Die M2i.46xx Serie mit 12 verschiedenen Modellen deckt den Bereich der schnellen Aufzeichnungskarten mit 16 Bit Auflösung aus dem Hause Spectrum ab. Verfügbar sind die M2i.46xx Karten mit 2, 4 oder 8 Kanälen mit Abtastraten von 200 kS/s, 500 kS/s, 1 MS/s oder 3 MS/s. Alle Karten sind voll synchron aufgebaut, für jeden Kanal steht ein eigener Vorverstärker sowie ein eigener A/D Wandler bereit, d. h. alle Kanäle werden gleichzeitig mit der vollen Abtastrate gesampelt. Beim Spitzenmodell M2i.4652 kommt man so für 8 Kanäle auf eine Abtastrate von 3 MS/s.
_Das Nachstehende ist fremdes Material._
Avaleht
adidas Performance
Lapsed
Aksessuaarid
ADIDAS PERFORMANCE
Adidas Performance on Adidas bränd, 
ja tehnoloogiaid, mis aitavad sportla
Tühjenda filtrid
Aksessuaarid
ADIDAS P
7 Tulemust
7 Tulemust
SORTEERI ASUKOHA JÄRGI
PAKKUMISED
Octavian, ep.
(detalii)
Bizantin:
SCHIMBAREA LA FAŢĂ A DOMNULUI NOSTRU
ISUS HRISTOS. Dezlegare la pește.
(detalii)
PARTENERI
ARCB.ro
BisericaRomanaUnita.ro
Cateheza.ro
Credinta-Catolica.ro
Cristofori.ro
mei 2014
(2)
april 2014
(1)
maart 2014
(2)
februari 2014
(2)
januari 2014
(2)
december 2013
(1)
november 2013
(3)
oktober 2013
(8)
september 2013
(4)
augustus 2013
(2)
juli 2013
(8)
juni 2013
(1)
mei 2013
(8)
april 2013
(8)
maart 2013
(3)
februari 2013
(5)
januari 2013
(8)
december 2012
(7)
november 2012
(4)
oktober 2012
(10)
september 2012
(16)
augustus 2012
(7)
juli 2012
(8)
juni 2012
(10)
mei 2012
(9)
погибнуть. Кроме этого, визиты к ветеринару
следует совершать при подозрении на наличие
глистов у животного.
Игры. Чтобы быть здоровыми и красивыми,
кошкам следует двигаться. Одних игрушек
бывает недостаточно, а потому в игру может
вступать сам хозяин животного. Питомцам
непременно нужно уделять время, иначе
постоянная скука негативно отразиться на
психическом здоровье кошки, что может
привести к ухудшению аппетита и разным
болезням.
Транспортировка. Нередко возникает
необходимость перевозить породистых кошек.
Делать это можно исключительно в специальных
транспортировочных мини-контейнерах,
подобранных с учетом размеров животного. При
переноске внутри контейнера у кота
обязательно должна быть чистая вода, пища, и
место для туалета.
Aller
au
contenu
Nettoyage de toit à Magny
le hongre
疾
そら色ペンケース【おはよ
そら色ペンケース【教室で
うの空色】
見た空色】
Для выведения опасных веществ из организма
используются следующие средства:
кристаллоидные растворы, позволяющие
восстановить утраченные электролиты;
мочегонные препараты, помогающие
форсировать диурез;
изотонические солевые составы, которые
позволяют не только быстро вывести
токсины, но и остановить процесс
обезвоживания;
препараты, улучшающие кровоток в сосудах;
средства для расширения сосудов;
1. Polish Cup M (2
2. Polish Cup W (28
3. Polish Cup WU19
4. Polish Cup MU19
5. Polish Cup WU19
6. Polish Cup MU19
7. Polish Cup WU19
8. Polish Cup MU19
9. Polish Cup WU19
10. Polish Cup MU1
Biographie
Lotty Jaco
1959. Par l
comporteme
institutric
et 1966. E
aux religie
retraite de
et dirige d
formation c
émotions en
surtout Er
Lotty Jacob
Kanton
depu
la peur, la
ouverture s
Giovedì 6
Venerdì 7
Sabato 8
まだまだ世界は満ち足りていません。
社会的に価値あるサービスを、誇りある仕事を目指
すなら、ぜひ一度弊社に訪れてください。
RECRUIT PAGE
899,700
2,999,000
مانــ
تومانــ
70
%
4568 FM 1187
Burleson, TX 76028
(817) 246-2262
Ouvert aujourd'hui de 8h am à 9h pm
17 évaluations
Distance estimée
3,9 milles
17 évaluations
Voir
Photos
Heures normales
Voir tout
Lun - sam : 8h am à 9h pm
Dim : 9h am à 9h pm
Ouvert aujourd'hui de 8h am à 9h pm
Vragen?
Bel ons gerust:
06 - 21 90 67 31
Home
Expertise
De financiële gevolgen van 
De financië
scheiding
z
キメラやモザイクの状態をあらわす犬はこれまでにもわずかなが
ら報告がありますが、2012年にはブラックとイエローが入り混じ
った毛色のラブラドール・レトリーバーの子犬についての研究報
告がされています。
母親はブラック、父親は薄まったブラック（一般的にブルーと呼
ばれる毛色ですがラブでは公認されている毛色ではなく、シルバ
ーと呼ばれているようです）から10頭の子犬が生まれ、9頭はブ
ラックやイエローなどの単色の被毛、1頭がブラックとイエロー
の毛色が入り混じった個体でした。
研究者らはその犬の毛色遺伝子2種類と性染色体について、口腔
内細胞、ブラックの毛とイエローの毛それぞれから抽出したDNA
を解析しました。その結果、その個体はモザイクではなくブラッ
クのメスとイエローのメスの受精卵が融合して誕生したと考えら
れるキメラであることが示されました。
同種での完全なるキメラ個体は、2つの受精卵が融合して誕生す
Die Daten werden in den 64 MB großen on-board Speicher (ausbaubar bis auf 4 GByte) abgelegt und sind entweder im FIFO-Betrieb kontinuierlich oder nach Ende der Messung auslesbar. Daneben bieten die Karten der Serie Features wie individuelle Trigger-Engines für jeden Kanal mit Level, Flanke, Re-Arm, Fenster, Pulsbreite oder Spike-Trigger, die Möglichkeit der Verknüpfung von Triggerereignissen mit ODER/UND sowie die Star-Hub Option zur phasengenauen Synchronisation von bis zu 16 Karten in einem System. Mit Hilfe dieser Option lassen sich voll synchrone Systeme mit bis zu 128 Kanälen aufbauen.
Die Karten sind kompatibel zu PCI und PCI-X sowohl mit 3,3 V als auch mit 5 V I/O-Spannung.
Die Eingangsverstärker der Karten erlauben die individuelle Auswahl von 8 Eingangsbereichen zwischen ±50 mV und ±10 V sowie im single-ended Betrieb (auf gemeinsame Masse bezogen) die Programmierung eines Eingangsoffsets von ±5 V. Daneben kann jeder Kanal individuell auf einen true-differential Modus umgestellt werden. Im Gegensatz zum häufig angebotenen pseudo-differential Modus kann hier ein echtes Differenzsignal mit vollem Signalhub auf beiden Phasen angeschlossen werden. Dabei bleibt die volle Anzahl Kanäle zur Aufzeichnung erhalten, es stehen also bis zu 8 differentielle Kanäle zur Verfügung. Ergänzt wird die Eingangssektion durch einen automatischen Offset- und Gainabgleich, bei dem mit einem einfachen Softwarebefehl die Eingänge auf eine interne Referenzquelle abgeglichen werden.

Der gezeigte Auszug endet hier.